▸ Your objective
In the records below, find every line that contains "notre" and list it.
==== Data under study
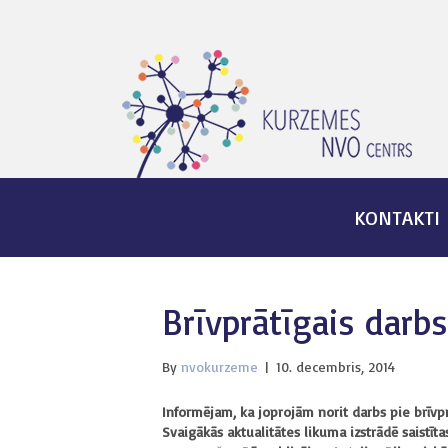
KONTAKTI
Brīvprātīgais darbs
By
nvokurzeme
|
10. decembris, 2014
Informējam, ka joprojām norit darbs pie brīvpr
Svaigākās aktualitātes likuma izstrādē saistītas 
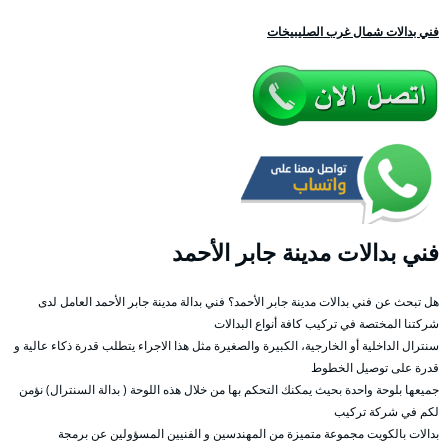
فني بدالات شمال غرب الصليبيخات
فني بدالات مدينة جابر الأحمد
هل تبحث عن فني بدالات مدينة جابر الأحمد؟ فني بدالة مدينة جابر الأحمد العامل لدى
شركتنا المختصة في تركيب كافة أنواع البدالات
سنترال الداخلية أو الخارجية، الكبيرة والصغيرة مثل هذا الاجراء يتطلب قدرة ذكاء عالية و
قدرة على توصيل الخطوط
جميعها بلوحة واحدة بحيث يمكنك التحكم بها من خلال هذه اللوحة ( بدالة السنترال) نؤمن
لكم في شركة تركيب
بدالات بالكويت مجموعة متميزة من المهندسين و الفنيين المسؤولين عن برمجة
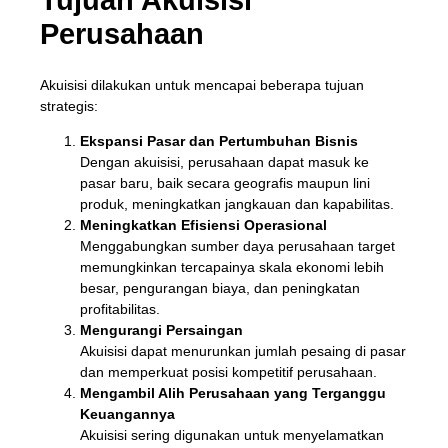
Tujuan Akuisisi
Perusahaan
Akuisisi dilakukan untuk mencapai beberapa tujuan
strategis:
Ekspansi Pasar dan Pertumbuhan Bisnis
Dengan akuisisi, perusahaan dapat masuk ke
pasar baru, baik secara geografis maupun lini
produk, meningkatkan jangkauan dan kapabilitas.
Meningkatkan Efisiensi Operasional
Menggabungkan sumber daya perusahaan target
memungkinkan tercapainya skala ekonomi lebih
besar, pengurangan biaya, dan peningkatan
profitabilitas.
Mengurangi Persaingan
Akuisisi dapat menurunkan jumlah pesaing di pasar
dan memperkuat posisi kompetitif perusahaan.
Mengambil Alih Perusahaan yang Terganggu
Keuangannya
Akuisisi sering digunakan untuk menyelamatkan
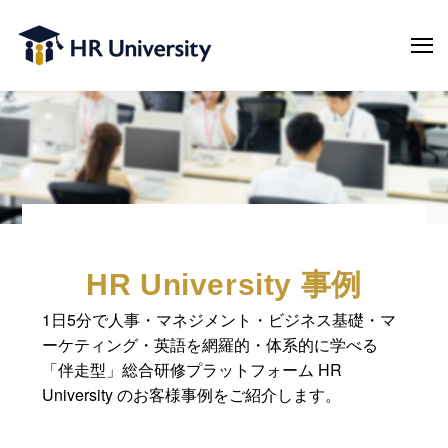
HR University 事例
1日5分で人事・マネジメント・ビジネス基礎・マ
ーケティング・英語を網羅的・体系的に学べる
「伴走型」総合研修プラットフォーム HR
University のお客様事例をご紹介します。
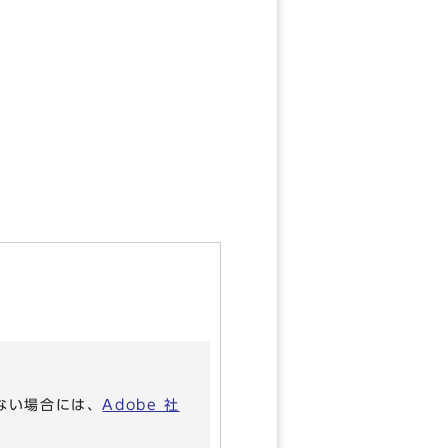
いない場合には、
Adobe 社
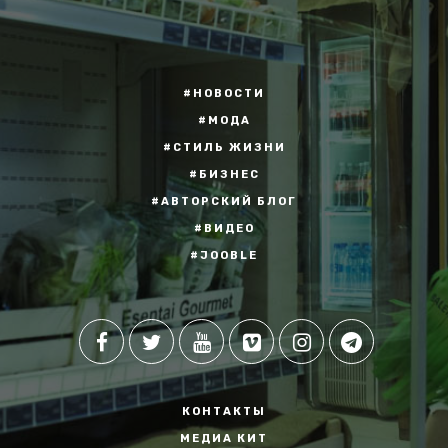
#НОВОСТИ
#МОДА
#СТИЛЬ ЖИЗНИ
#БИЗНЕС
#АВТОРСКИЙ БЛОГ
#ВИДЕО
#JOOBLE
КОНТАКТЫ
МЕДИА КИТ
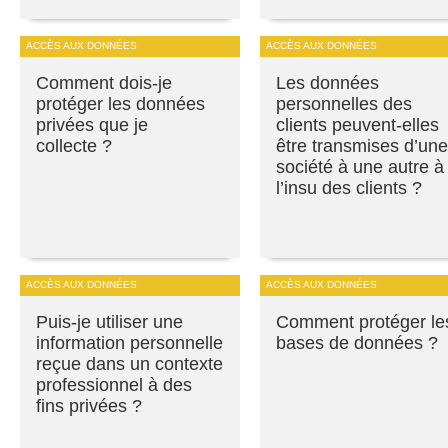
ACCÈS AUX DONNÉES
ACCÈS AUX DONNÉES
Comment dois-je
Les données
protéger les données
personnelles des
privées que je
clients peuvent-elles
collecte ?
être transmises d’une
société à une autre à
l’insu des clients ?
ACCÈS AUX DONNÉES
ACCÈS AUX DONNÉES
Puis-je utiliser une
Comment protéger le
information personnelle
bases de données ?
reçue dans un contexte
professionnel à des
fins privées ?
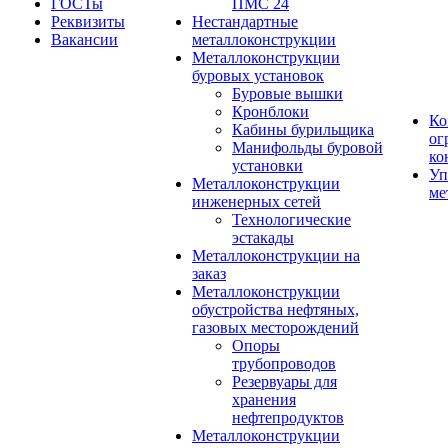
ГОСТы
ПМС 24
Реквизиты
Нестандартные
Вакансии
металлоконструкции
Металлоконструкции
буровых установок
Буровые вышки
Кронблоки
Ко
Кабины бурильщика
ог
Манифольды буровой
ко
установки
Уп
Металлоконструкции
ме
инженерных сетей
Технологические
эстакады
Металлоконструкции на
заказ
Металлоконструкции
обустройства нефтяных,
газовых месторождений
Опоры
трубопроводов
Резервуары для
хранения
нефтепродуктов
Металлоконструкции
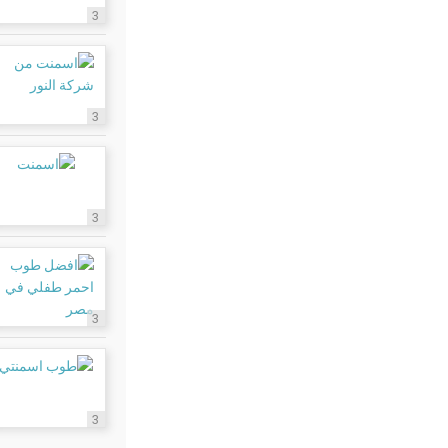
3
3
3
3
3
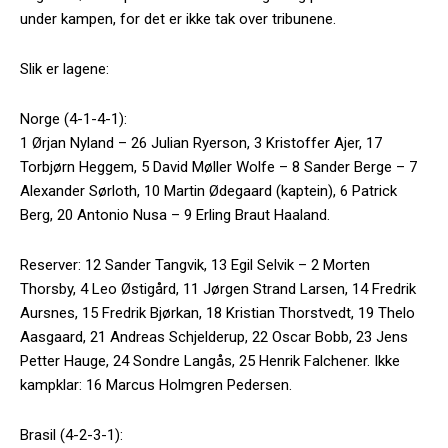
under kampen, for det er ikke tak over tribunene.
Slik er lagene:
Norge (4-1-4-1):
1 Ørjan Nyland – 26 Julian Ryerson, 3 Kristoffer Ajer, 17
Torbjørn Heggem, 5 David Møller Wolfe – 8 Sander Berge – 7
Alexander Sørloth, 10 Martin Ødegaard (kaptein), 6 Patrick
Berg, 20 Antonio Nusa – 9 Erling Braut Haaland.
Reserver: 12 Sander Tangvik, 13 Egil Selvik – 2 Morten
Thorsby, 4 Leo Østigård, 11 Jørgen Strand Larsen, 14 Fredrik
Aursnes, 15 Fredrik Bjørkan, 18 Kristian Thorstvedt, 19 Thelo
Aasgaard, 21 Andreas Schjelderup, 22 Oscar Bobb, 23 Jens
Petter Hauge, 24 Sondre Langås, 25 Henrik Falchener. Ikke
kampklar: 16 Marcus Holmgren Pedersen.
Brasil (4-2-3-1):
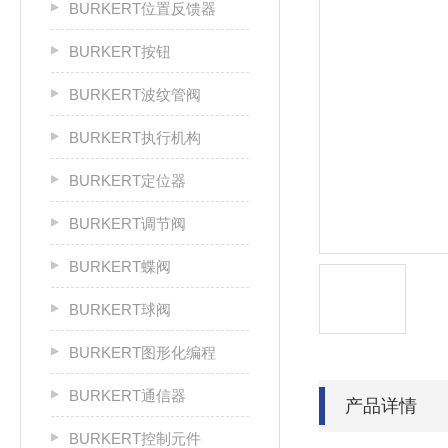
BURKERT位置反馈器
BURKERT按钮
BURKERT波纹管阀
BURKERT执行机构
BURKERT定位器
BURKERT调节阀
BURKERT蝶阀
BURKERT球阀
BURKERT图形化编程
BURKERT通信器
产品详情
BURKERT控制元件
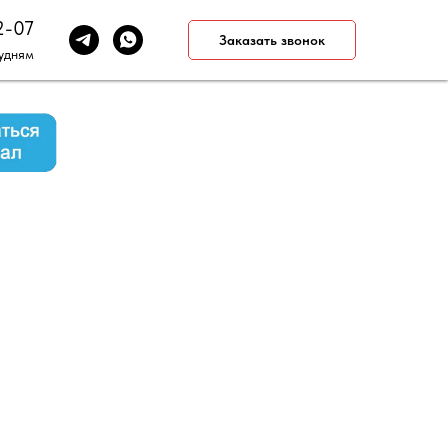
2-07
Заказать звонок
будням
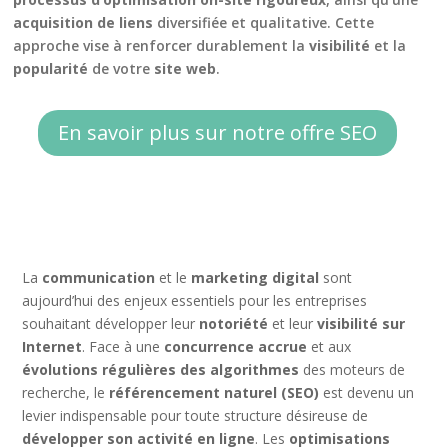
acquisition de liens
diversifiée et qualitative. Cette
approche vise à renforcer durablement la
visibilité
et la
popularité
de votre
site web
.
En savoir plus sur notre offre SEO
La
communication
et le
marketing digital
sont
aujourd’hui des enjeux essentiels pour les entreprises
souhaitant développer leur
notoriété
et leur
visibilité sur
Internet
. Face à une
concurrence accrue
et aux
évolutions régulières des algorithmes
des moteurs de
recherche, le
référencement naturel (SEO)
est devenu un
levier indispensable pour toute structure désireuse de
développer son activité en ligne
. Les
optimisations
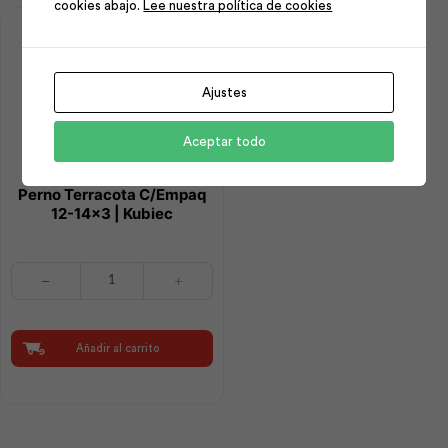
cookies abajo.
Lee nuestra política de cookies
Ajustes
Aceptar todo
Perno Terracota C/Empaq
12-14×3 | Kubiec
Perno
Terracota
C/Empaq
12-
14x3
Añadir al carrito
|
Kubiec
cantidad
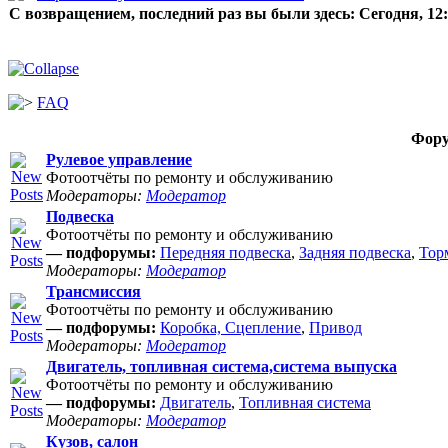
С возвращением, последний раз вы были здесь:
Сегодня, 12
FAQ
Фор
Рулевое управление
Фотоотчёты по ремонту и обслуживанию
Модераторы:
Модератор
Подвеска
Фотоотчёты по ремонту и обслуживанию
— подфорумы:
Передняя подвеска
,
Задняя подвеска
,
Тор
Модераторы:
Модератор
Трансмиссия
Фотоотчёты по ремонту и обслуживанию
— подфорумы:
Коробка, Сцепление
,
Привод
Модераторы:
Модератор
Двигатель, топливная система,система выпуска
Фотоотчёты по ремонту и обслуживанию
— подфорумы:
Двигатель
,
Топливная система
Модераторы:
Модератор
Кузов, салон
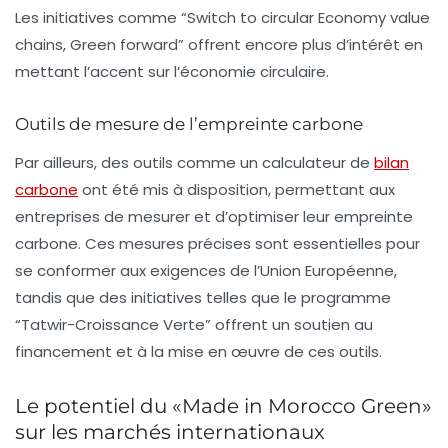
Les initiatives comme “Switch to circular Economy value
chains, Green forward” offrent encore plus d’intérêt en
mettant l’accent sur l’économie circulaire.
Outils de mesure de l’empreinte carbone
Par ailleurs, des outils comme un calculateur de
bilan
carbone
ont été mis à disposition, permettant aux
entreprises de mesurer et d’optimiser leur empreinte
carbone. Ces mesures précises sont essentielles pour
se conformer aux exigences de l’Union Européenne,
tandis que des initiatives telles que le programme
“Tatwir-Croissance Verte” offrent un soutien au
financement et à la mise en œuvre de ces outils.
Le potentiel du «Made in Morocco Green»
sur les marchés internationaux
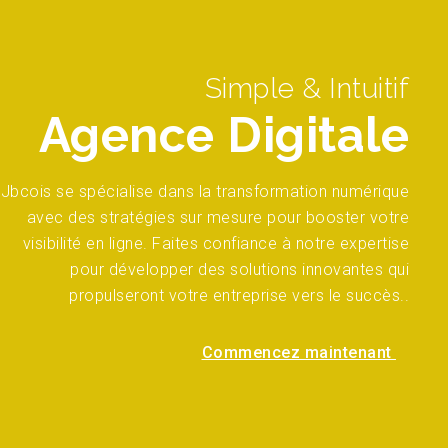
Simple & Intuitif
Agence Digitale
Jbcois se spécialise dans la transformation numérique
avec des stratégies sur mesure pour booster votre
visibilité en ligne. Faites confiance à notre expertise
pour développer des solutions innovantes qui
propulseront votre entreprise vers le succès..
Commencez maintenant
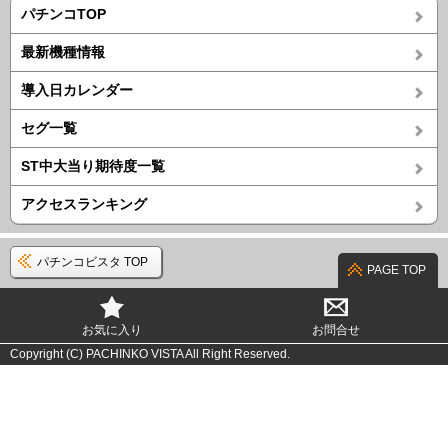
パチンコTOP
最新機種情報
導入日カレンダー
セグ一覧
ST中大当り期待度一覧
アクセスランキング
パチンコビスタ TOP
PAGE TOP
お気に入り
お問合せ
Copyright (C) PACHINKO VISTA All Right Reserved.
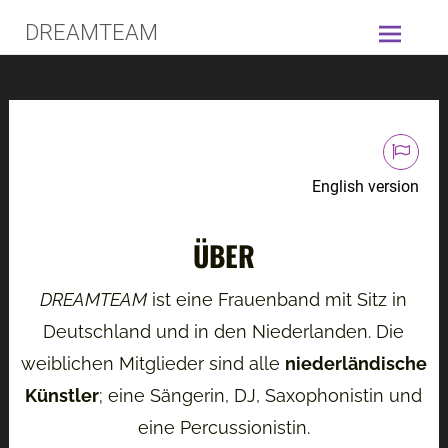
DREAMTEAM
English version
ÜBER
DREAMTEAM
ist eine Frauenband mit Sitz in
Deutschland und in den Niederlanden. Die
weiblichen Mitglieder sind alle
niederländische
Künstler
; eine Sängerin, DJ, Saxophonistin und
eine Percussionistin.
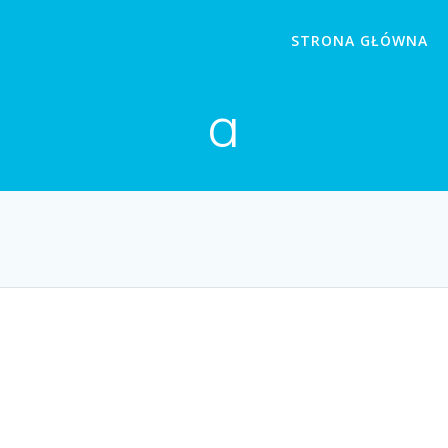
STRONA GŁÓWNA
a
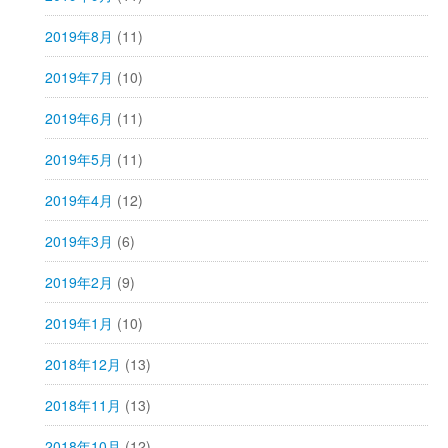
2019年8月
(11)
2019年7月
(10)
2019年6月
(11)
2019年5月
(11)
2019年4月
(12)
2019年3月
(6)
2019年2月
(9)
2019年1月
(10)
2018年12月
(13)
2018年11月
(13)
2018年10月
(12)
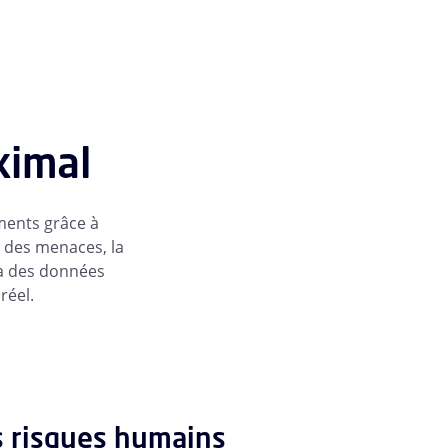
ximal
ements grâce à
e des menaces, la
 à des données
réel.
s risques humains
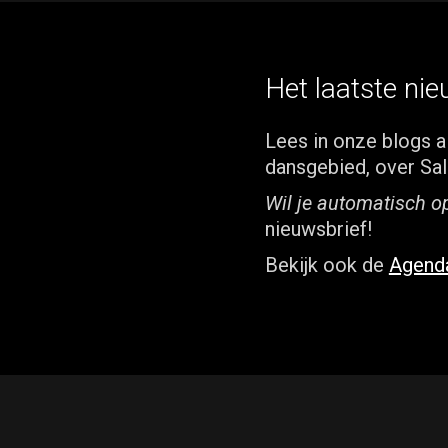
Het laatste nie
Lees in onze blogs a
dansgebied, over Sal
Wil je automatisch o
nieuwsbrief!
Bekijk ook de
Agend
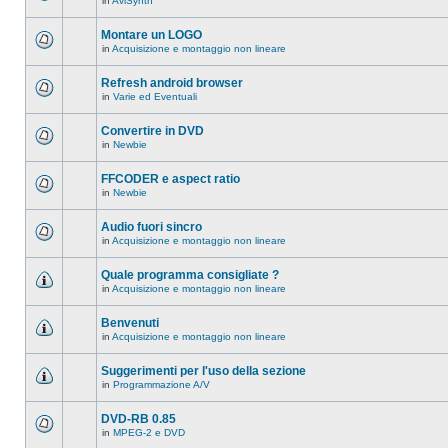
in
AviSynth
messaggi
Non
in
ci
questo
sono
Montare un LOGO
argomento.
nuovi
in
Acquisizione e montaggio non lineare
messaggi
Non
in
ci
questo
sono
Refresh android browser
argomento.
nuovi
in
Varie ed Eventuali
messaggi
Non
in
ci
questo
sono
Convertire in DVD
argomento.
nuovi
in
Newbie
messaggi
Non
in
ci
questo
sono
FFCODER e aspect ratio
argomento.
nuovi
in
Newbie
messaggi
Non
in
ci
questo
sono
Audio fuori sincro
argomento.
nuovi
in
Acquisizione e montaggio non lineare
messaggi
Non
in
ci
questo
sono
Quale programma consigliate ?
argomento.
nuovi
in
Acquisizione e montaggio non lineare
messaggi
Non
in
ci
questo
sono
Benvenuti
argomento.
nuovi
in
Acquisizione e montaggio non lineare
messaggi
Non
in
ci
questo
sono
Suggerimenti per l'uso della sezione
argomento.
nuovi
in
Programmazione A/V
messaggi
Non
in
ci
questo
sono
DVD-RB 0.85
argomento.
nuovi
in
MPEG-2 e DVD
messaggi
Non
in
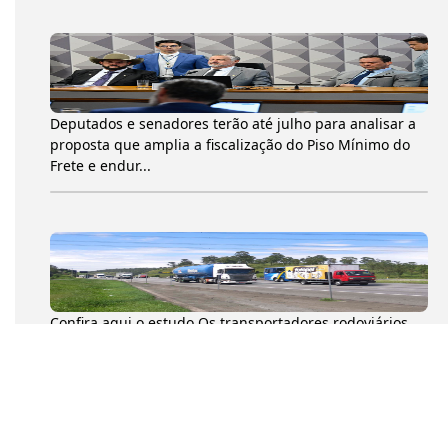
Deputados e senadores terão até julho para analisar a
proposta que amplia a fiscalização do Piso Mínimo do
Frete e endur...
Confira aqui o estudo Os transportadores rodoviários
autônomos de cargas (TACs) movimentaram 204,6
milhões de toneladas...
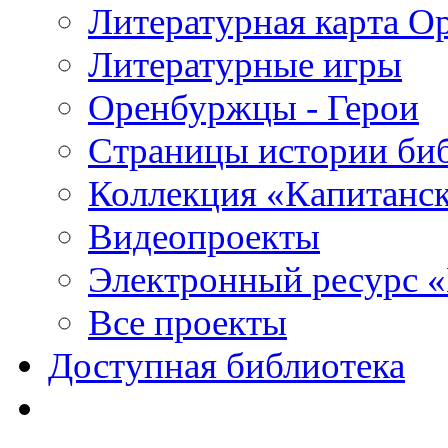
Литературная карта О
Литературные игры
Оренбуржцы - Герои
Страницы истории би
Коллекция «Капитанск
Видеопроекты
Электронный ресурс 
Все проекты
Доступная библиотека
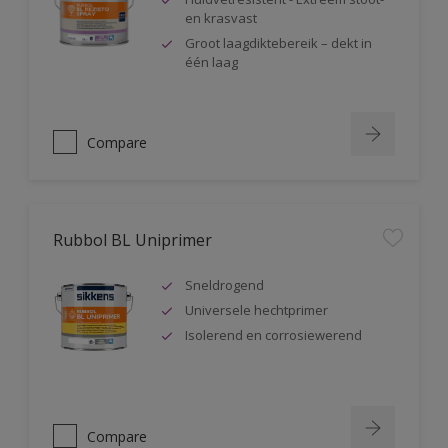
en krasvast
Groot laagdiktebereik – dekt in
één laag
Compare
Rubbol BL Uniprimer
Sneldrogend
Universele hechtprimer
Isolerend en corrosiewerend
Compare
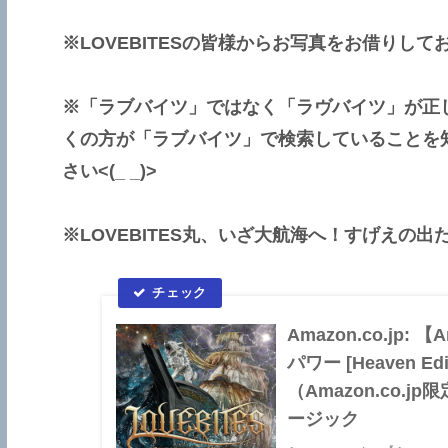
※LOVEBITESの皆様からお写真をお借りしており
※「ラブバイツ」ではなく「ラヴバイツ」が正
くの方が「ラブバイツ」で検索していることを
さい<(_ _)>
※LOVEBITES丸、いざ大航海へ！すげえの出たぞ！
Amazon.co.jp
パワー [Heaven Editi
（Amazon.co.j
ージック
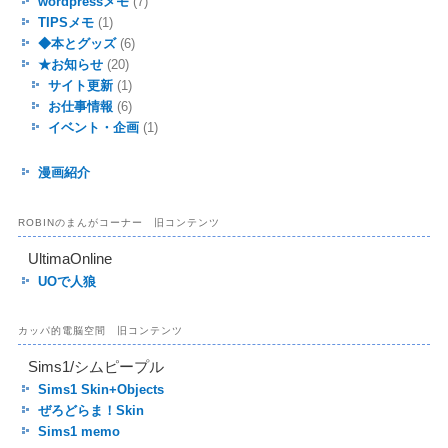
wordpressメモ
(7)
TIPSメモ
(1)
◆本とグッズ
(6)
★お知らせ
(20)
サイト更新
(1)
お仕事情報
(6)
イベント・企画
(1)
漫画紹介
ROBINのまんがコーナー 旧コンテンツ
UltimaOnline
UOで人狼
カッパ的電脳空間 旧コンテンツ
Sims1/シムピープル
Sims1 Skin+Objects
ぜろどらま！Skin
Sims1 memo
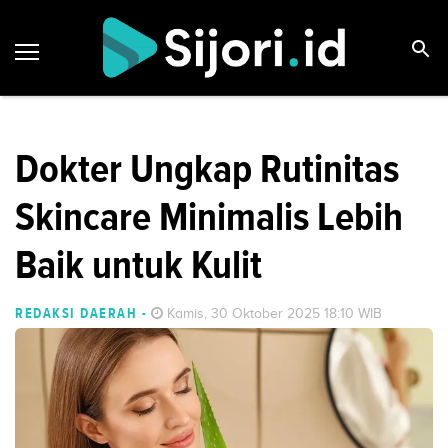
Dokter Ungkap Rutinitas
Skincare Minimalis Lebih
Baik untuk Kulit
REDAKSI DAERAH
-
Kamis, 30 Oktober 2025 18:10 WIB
========
▸ Result for this task
En savoir plus sur notre offre SEO
visibilité en ligne. Faites confiance à notre expertise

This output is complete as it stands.